King’s Canopy in Shilo

Coin marked with a canopy and the inscription King Agrippa

Two-thousand-year-old rare coin of Herod Agrippa picked up on a school hike in Shilo

School field-trips should always end like this! A student walking through the Shilo Stream in western Samaria came across an ancient coin from the days of King Agrippa I, grandson of Herod, which he duly handed over to the archaeology unit at the civil administration of Judea and Samaria under the Ministry of Defense.

One side of the coin shows a stylized canopy (the thing that looks like an umbrella) with a Greek inscription reading “King Agrippa.” The obverse side is stamped with three wheat stalks – a traditional Jewish symbol.
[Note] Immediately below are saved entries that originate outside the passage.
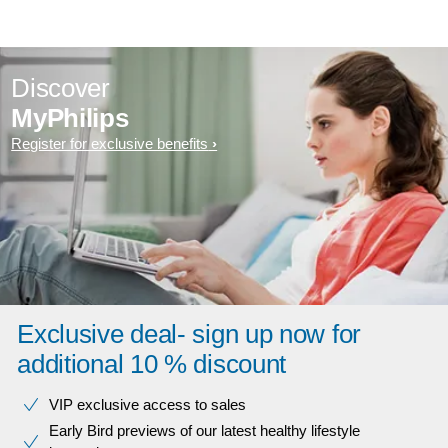
Discover
MyPhilips
Register for exclusive benefits
Exclusive deal- sign up now for
additional 10 % discount
VIP exclusive access to sales​​
Early Bird previews of our latest healthy lifestyle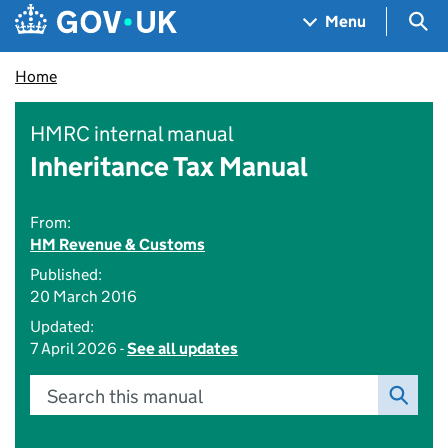
Skip to main content
Navigation menu
Sea
Menu
Home
HMRC internal manual
Inheritance Tax Manual
From:
HM Revenue & Customs
Published:
20 March 2016
Updated:
7 April 2026 -
See all updates
Search this manual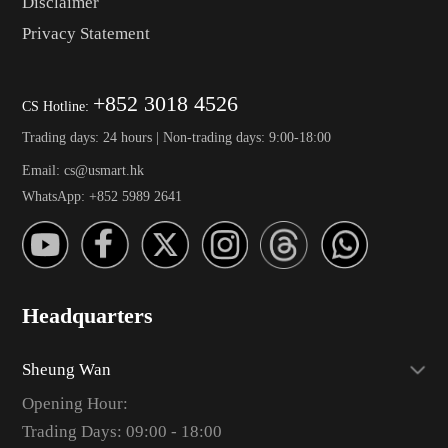
Disclaimer
Privacy Statement
+852 3018 4526
CS Hotline:
Trading days: 24 hours | Non-trading days: 9:00-18:00
Email: cs@usmart.hk
WhatsApp: +852 5989 2641
Headquarters
Sheung Wan
Opening Hour:
Trading Days: 09:00 - 18:00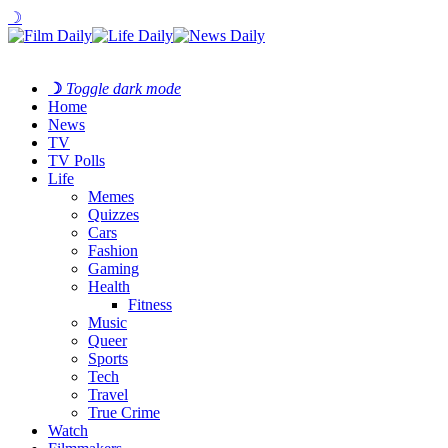
☽
☽
Toggle dark mode
Home
News
TV
TV Polls
Life
Memes
Quizzes
Cars
Fashion
Gaming
Health
Fitness
Music
Queer
Sports
Tech
Travel
True Crime
Watch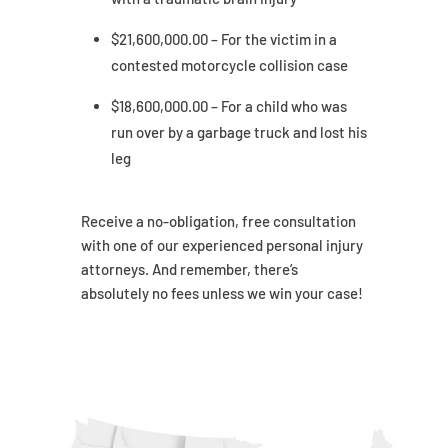
$21,600,000.00 – For the victim in a
contested motorcycle collision case
$18,600,000.00 – For a child who was
run over by a garbage truck and lost his
leg
Receive a no-obligation, free consultation
with one of our experienced personal injury
attorneys. And remember, there’s
absolutely no fees unless we win your case!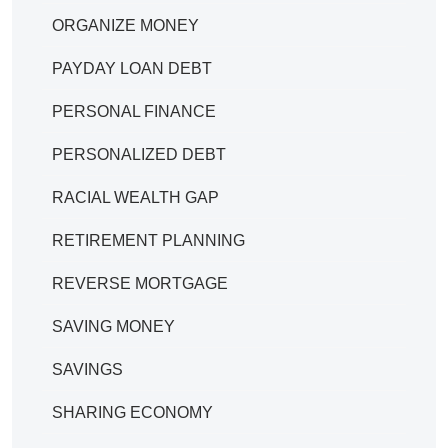
ORGANIZE MONEY
PAYDAY LOAN DEBT
PERSONAL FINANCE
PERSONALIZED DEBT
RACIAL WEALTH GAP
RETIREMENT PLANNING
REVERSE MORTGAGE
SAVING MONEY
SAVINGS
SHARING ECONOMY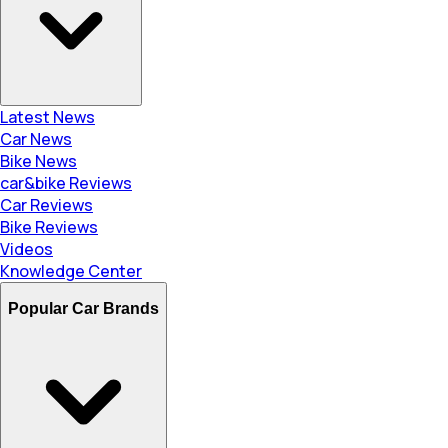
Latest News
Car News
Bike News
car&bike Reviews
Car Reviews
Bike Reviews
Videos
Knowledge Center
Popular Car Brands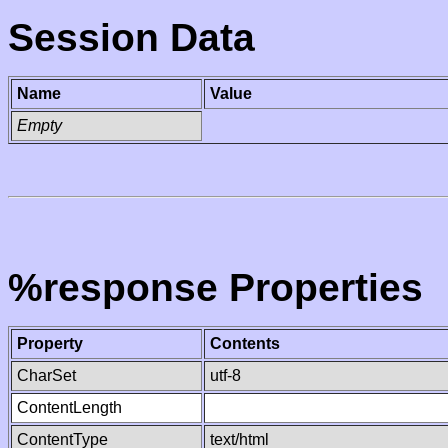
Session Data
Name
Value
Empty
%response Properties
Property
Contents
CharSet
utf-8
ContentLength
ContentType
text/html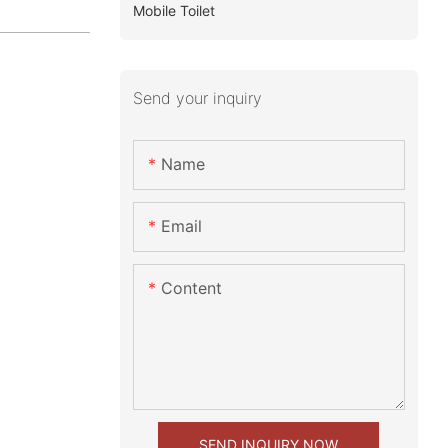
Mobile Toilet
Send your inquiry
Name
Email
Content
SEND INQUIRY NOW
The few extant coins from the reign of Agrippa I divide into two rough categories, depending on for whose use they were intended.

Coins for distribution in the pagan towns under his rule were stamped with Greek inscriptions and included images from Roman mythology as well as Agrippa’s own portrait. His title on these coins is “the Great King.”

For his Jewish subjects, Agrippa replaced his own image with a canopy – representing monarchy – to avoid offending them with forbidden “graven images.” The inscription was still in Greek (as opposed to the earlier Hasmonean coins, figuring both Greek and proto-Hebrew lettering), but read Bacileos Agripa (King Agrippa). The coin from Shiloh belongs to this category of coins, which had wheat sheaves on the obverse.

Herod Agrippa was named for his grandfather, but was educated in Rome, safe from the volatile monarch’s murderous outbursts (one of which had resulted in the deaths of his father and uncle, Herod’s two sons by his Hasmonean wife Mariamne). Growing up with members of the Roman aristocracy, Agrippa was said to have been a wild and dissolute youth. He returned  to Judea after the emperor Caligula made him a gift of the Galilee in the year 37 CE, and in 41 all of Judea was restored to his rule by Caligula’s successor, Agrippa’s friend Claudius. The new king died suddenly in the year 44 in Caesarea, after a short but peaceful reign; both second Temple historian Josephus and the sages of the Talmud agree that he was, overall, a positive character.

Hananya Hizmi, head of staff at the Judea and Samaria civil administration’s archaeology unit, commented:

This is an exciting find. The story behind every archaeological artifact that comes to light adds another piece to the puzzle yet to be completed, the history of people of Israel and their homeland.

In 1960, the Bank of Israel minted a one agora coin (it’s smallest denomination) stamped with the three wheat stalks originally used by Agrippa I.